Interview with Mary Kirkendoll by New Territory contributor Kate Strum


How did your life journey take you to Kansas, Oklahoma, and back to Kansas and what do you love about the Lower Midwest?

This is a great question! I am originally from Long Beach, California, and at the age of 20 I moved to New York City to “make it” as a musician. Three years later I met a guy from Kansas…

At this point I wouldn’t have been able point to Kansas on a map. Now after living in the Lower Midwest for about 10 years, I am proud to call it home. After struggling to pay rent and find work in New York, Mike and I jumped on an opportunity to pursue doctoral degrees at The University of Kansas. The idea of getting a doctorate in flute had never crossed my mind. We finished these degrees with a new perspective on “careers” in music and it was time to apply for college teaching positions. We were both offered jobs at universities that were 200 miles apart. We accepted them and decided to move to Stillwater, Oklahoma where Mike accepted a teaching position at Oklahoma State University. I started commuting to Pittsburg, KS every week to teach at Pittsburg State University. This was obviously not ideal, but we accepted the hardships for the opportunity to take on our first jobs as music professors. As you can imagine this commute was hard on my body and my spirit, and it was during this time that I began a serious yoga practice. Fast forward 7 years later, I opened a yoga studio in Eudora, Kansas and my husband was offered a teaching position at The University of Kansas.

You have a passion for music and yoga. How do those two passions complement each other in your life?

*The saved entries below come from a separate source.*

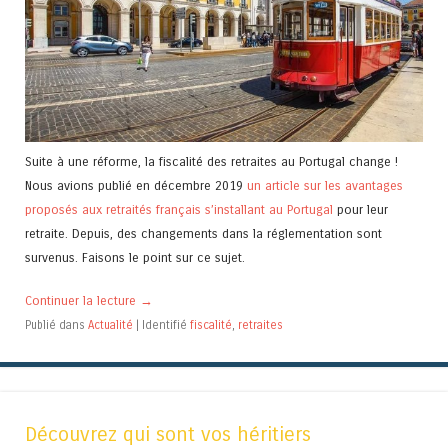
Suite à une réforme, la fiscalité des retraites au Portugal change !
Nous avions publié en décembre 2019
un article sur les avantages
proposés aux retraités français s’installant au Portugal
pour leur
retraite. Depuis, des changements dans la réglementation sont
survenus. Faisons le point sur ce sujet.
Continuer la lecture
→
Publié dans
Actualité
|
Identifié
fiscalité
,
retraites
Découvrez qui sont vos héritiers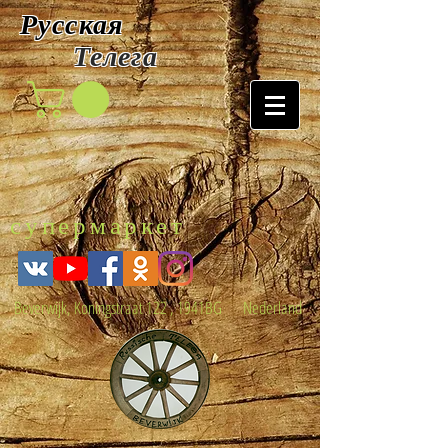
Русская
Т
елега
супермаркет
Beverwijk, Koningstraat 122 , 1941BG Nederland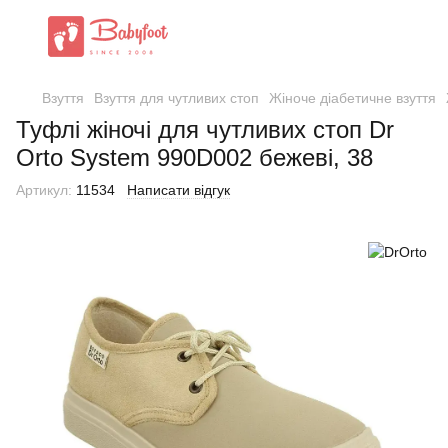
Взуття
Взуття для чутливих стоп
Жіноче діабетичне взуття
Туфлі жіночі для чутливих стоп Dr
Orto System 990D002 бежеві, 38
Артикул:
11534
Написати відгук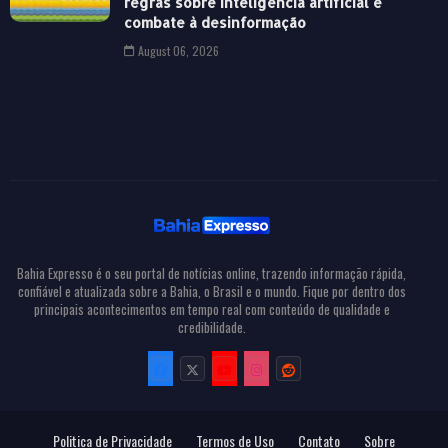
regras sobre inteligência artificial e
combate à desinformação
August 06, 2026
Bahia Expresso é o seu portal de notícias online, trazendo informação rápida,
confiável e atualizada sobre a Bahia, o Brasil e o mundo. Fique por dentro dos
principais acontecimentos em tempo real com conteúdo de qualidade e
credibilidade.
Politica de Privacidade
Termos de Uso
Contato
Sobre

I wish I could say that I have been able to balance my life as a musician and a yoga teacher. When I lived in Oklahoma I tried to do both and was pretty unhappy. I was constantly pulled in so many directions and felt that I couldn’t focus on doing anything well. Two years ago I made the difficult decision to transition to a full time yoga teacher. A year and three months ago I opened the Eudora Yoga Center and have committed my life to sharing this beautiful practice with others. I am still interested in learning about other styles of music and flute playing but will never go back to my life as a professional flutist. I have closed that chapter after 30 years of training, 3 degrees in music, and many wonderful opportunities to perform with my husband around the world. My husband and pianist, Michael Kirkendoll, and I still collaborate, though, and we have a new CD out [website] [iTunes]

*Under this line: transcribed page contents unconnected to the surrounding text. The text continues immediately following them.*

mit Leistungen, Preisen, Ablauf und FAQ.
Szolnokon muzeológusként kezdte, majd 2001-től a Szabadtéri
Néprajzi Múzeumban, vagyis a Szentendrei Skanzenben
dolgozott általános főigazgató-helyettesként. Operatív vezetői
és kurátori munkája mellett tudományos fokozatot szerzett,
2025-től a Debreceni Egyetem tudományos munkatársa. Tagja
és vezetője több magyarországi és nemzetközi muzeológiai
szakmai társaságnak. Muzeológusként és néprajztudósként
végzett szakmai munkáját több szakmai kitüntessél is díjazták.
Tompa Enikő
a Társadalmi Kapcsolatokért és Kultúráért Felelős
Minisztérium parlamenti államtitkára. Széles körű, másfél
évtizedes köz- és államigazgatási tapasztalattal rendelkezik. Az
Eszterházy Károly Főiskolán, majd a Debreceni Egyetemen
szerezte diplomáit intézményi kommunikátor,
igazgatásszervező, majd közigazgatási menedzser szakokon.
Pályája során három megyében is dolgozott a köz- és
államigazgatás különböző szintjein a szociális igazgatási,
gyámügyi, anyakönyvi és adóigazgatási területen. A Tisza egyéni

Kansas and OSU, maybe among other schools in the region, seem to have excellent music programs. Why do you think there is so much interest and talent in these “no-coast” areas?

To be honest I was a “coastal” snob before I moved to this region. In my bubble, nothing existed outside of Los Angeles and New York City. Little did I know that some of my best musical experiences and collaborations have been away from the coast. World-class musicians are accepting teaching positions in smaller cities around the nation and elevating programs at universities such as Oklahoma State and The University of Kansas. People are starting to catch on that they don’t have to go broke in New York City to get a great education and study with amazing teachers.

You have experienced yoga in many places beyond this region. What has been special/worth noting nothing about teaching and practicing yoga in Oklahoma and Kansas?

As a musician I had the privilege to travel around the world and visit many yoga studios on these adventures. I had some good experiences and many not so good experiences. I noticed that many studios had an unwelcoming vibe and if you didn’t fit their mold then you went unnoticed. Of course being noticed is not the point of yoga practice, but if you are looking to join a community of like-minded people, then this type of vibe isn’t conducive.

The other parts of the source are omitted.